◆ Records provided
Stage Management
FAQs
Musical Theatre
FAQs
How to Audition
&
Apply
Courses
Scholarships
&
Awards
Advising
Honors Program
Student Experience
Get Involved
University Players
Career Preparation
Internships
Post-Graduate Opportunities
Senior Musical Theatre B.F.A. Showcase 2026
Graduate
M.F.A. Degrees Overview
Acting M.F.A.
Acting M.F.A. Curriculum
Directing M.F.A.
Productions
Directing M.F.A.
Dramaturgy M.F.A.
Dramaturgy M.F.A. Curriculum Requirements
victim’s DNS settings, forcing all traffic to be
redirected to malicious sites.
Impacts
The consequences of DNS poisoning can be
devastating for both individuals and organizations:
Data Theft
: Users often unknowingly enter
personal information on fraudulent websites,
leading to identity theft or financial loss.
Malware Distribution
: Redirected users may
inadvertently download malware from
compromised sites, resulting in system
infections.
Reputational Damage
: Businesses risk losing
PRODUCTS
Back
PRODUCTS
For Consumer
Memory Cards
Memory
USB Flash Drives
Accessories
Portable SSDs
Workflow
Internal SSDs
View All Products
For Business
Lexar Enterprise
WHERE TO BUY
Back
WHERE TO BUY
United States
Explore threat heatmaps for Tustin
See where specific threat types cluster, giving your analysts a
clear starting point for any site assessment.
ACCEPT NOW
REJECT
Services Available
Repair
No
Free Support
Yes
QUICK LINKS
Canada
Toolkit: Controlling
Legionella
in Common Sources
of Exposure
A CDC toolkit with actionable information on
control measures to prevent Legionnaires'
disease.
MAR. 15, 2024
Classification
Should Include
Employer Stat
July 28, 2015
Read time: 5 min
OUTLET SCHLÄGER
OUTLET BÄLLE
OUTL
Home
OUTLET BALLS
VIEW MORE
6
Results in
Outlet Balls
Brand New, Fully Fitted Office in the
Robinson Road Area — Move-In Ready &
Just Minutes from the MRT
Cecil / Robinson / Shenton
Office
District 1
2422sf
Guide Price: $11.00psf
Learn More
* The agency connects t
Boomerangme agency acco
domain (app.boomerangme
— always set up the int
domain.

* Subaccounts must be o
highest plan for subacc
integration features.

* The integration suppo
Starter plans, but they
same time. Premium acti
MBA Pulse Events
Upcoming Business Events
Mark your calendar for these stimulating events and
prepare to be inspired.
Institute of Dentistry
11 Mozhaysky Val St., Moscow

◆ Exercise goal
Across the whole listing above, report each line that includes "Theatre".

◆ Written response
Musical Theatre
Senior Musical Theatre B.F.A. Showcase 2026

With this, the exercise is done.